La ventaja general tiene que ver con las características de la pandemia. Muchos están preocupados porque proscribe el contacto físico, el abrazo, el beso, estrechar las manos. Yo prefiero considerarla de otra forma. Esas formas del encuentro humano son bellas, pero no infalibles. Los psicópatas también te besan, te abrazan, te dan la mano. La ventaja relativa del coronavirus es que, a este respecto, no admite engaños ni falsedades. Transparenta lo esencial, desnuda nuestras almas, torna imposible mentir. Si estás donde no debés, si salís a pesar de que no era necesario, sos un hijo de puta.

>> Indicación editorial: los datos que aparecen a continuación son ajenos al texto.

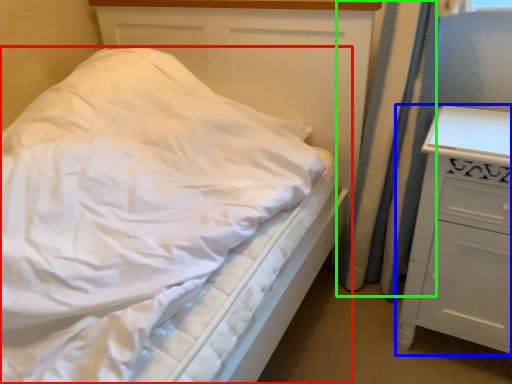 Question: Which object is the farthest from bed (highlighted by a red box)? Choose among these: chest of drawers (highlighted by a blue box) or curtain (highlighted by a green box).

Choices:
 (A) chest of drawers
 (B) curtain

Answer: (B) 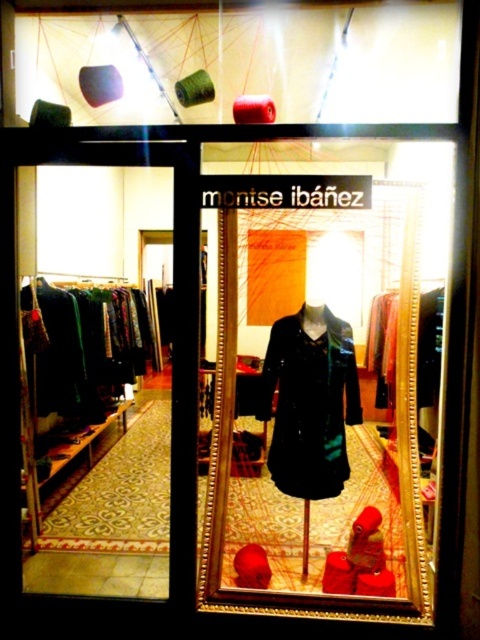 Question: Which object is farther from the camera taking this photo?

Choices:
 (A) green fabric dress at left
 (B) velvet-like dark green coat at center

Answer: (A)

Question: Can you confirm if velvet-like dark green coat at center is positioned to the left of green fabric dress at left?

Choices:
 (A) yes
 (B) no

Answer: (B)

Question: Is velvet-like dark green coat at center below green fabric dress at left?

Choices:
 (A) no
 (B) yes

Answer: (B)

Question: Does velvet-like dark green coat at center appear on the right side of green fabric dress at left?

Choices:
 (A) yes
 (B) no

Answer: (A)

Question: Which point appears closest to the camera in this image?

Choices:
 (A) (84, 369)
 (B) (312, 371)

Answer: (B)

Question: Which point is farther to the camera?

Choices:
 (A) velvet-like dark green coat at center
 (B) green fabric dress at left

Answer: (B) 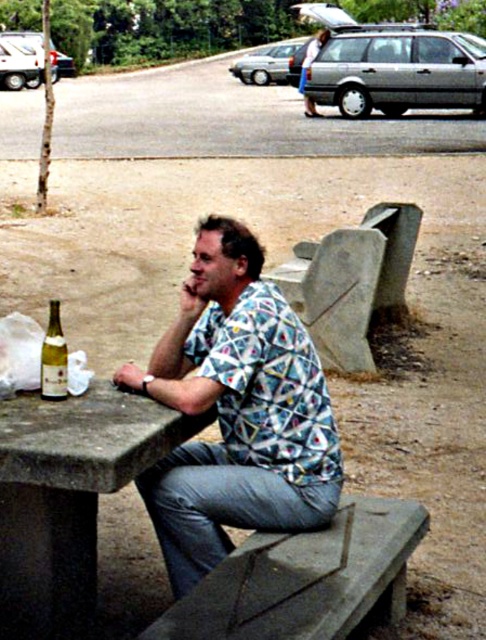 Question: Is concrete table at center bigger than translucent glass bottle at table left?

Choices:
 (A) no
 (B) yes

Answer: (B)

Question: Is printed fabric shirt at center thinner than concrete bench at lower center?

Choices:
 (A) no
 (B) yes

Answer: (B)

Question: Which object appears farthest from the camera in this image?

Choices:
 (A) concrete table at center
 (B) translucent glass bottle at table left
 (C) concrete bench at lower center

Answer: (B)

Question: Does concrete table at center have a larger size compared to concrete bench at lower center?

Choices:
 (A) yes
 (B) no

Answer: (B)

Question: Which object appears closest to the camera in this image?

Choices:
 (A) concrete table at center
 (B) concrete bench at lower center
 (C) printed fabric shirt at center
 (D) translucent glass bottle at table left

Answer: (A)

Question: Estimate the real-world distances between objects in this image. Which object is closer to the concrete bench at lower center?

Choices:
 (A) concrete table at center
 (B) printed fabric shirt at center

Answer: (B) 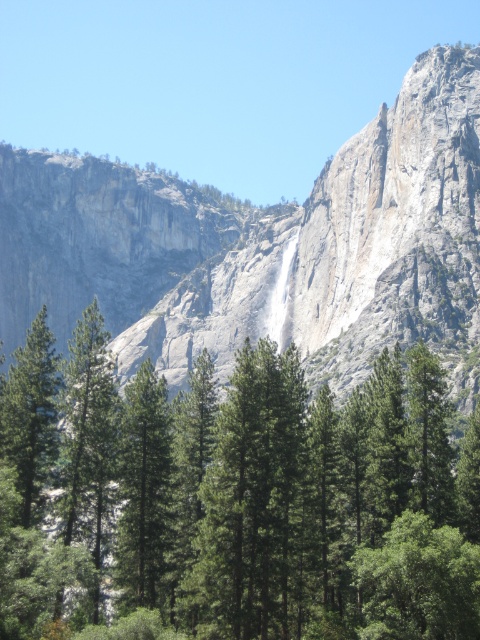 Question: Does green textured pine trees at center have a greater width compared to gray rock face at center?

Choices:
 (A) no
 (B) yes

Answer: (A)

Question: Can you confirm if green textured pine trees at center is positioned to the left of gray rock face at center?

Choices:
 (A) yes
 (B) no

Answer: (B)

Question: Is green textured pine trees at center positioned before gray rock face at center?

Choices:
 (A) no
 (B) yes

Answer: (B)

Question: Among these points, which one is farthest from the camera?

Choices:
 (A) (203, 467)
 (B) (300, 224)

Answer: (B)

Question: Which object appears closest to the camera in this image?

Choices:
 (A) gray rock face at center
 (B) green textured pine trees at center

Answer: (B) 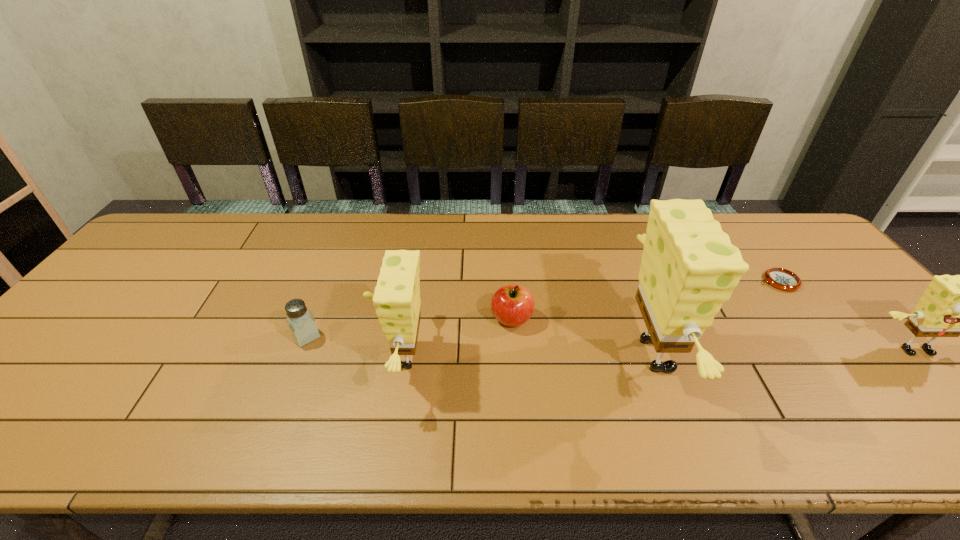 Please point a spot to add another sponge on the left. Please provide its 2D coordinates. Your answer should be formatted as a tuple, i.e. [(x, y)], where the tuple contains the x and y coordinates of a point satisfying the conditions above.

[(140, 358)] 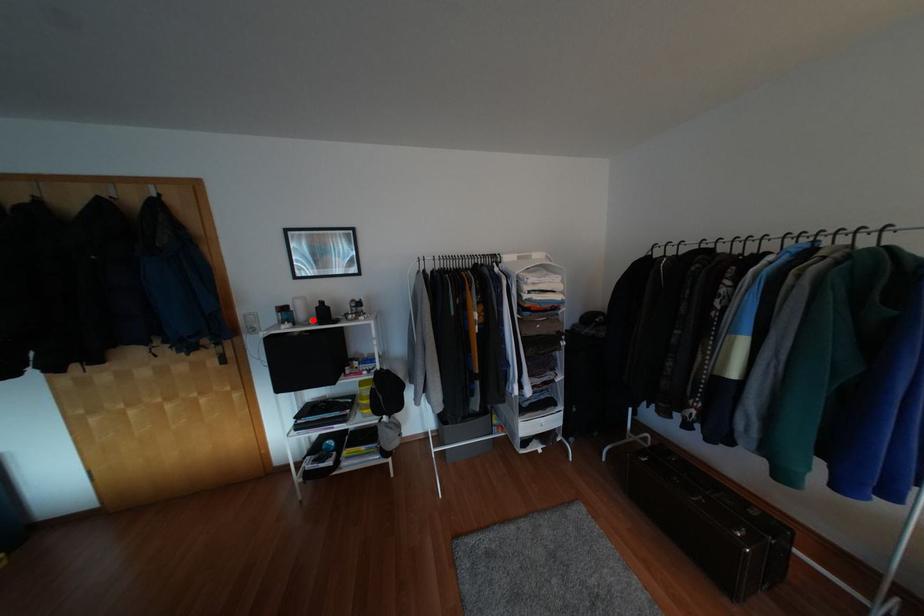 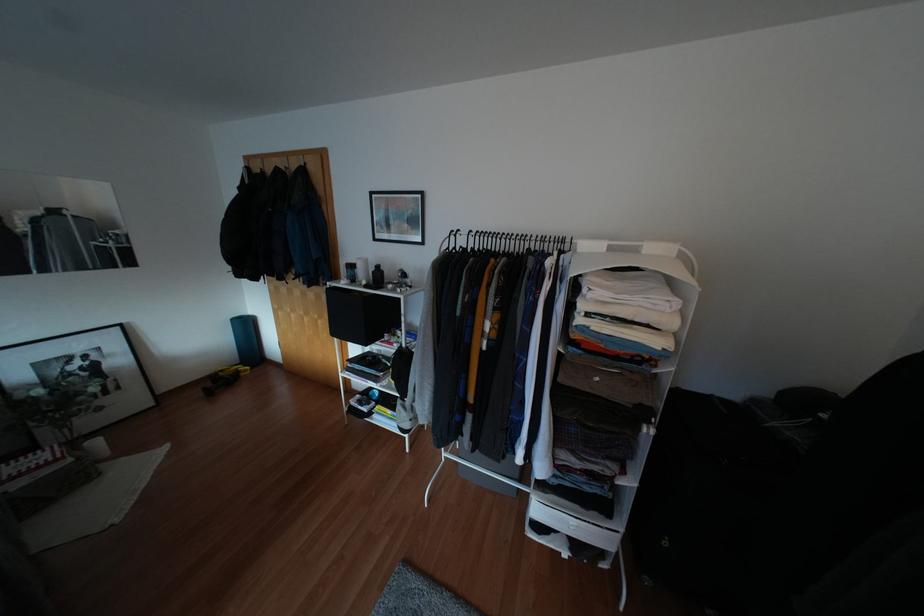 Find the pixel in the second image that matches the highlighted location in the first image.

(362, 282) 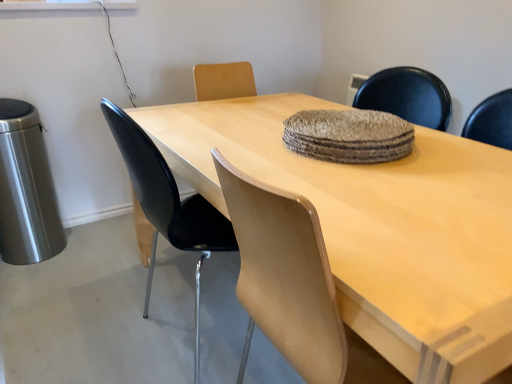 Identify the location of space that is in front of textured woven mat at center. The height and width of the screenshot is (384, 512). (388, 190). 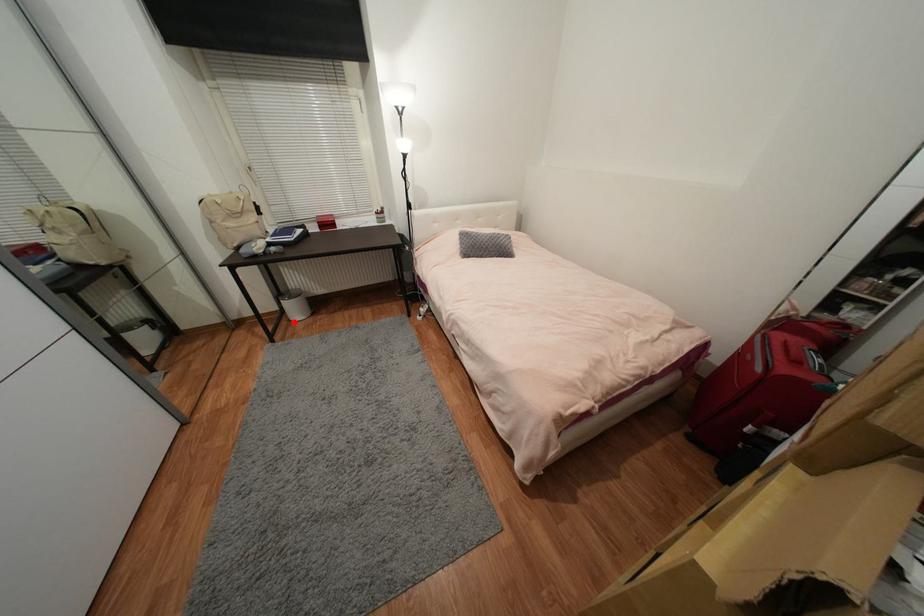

En cambio si te guardás, si cuidás a los tuyos y al hacerlo cuidás a los demás, serás lo más parecido a un superhéroe que existe. El virus es una mierda en mil aspectos, pero tiene esta extraña, democrática propiedad: le ofrece a cada uno de nosotros la posibilidad de salvar al mundo. A pesar de lo pequeños e imperfectos como somos, nos permite convertirnos en la Mujer Maravilla, en Indiana Jones, en Lara Croft, en Juan Salvo, sin salir de casa.

Eso es lo que están haciendo ahora mismo, si es que me leen desde un lugar protegido. Del modo más literal, como eslabones de una cadena humanitaria que atraviesa y contiene al planeta entero, ustedes están salvando al mundo.